▶ **Task details**
Whenever a line of the entries below holds the string "delikatny", copy that line and return it.

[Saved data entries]
______________________________

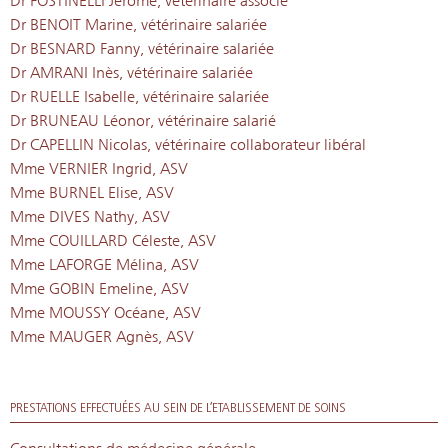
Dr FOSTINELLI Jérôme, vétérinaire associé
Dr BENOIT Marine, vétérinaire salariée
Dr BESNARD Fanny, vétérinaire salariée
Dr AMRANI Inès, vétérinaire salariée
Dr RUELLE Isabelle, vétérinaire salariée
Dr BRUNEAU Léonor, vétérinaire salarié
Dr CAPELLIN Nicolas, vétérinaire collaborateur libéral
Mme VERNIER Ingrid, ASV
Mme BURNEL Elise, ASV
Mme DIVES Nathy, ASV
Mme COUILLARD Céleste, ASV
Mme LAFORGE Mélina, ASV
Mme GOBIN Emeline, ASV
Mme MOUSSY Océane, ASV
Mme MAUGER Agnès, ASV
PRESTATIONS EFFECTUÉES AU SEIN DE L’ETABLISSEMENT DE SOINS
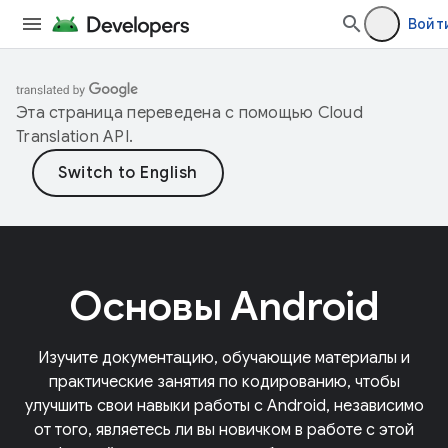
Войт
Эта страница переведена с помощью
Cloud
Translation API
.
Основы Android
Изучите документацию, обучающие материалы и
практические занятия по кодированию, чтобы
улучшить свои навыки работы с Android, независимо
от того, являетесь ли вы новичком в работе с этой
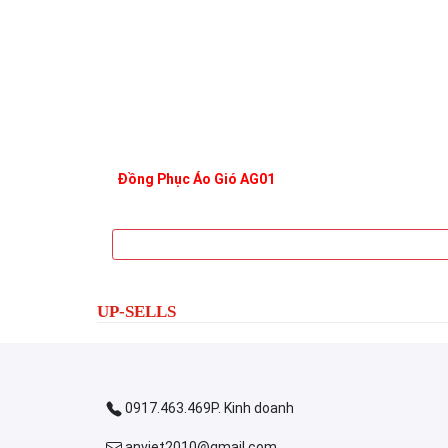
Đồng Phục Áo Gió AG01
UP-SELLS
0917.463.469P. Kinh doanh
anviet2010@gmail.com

______________________________

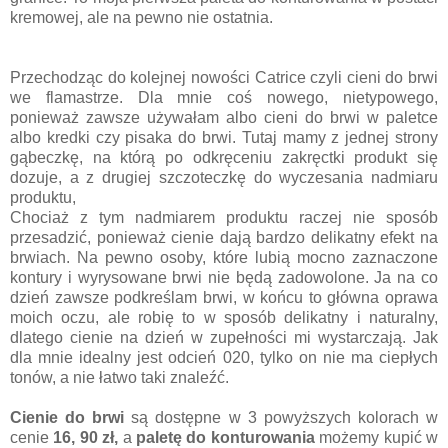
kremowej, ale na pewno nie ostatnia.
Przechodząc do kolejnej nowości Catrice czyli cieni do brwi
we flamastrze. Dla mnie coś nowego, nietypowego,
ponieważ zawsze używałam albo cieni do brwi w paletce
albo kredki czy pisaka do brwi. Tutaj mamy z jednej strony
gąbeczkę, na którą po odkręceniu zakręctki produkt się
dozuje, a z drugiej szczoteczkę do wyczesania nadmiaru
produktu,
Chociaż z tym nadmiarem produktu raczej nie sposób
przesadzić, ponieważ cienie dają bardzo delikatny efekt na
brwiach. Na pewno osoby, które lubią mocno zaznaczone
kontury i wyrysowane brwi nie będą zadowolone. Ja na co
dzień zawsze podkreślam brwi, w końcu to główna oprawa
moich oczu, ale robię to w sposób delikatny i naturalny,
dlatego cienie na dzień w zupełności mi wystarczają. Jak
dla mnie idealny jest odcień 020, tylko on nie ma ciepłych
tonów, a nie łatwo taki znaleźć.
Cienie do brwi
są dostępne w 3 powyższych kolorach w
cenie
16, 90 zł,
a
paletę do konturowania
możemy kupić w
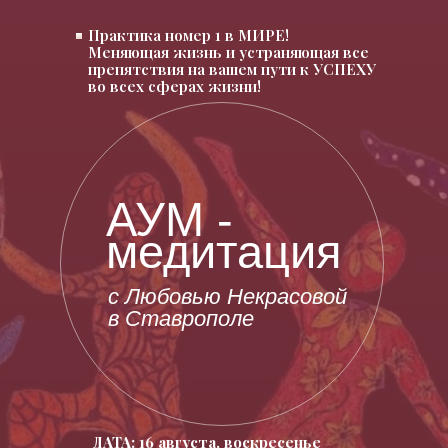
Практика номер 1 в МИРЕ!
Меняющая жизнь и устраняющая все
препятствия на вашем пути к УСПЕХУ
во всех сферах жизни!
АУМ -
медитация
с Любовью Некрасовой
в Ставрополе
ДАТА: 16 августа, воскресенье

______________________________

▶ **Exercise answer**
przesadzić, ponieważ cienie dają bardzo delikatny efekt na
moich oczu, ale robię to w sposób delikatny i naturalny,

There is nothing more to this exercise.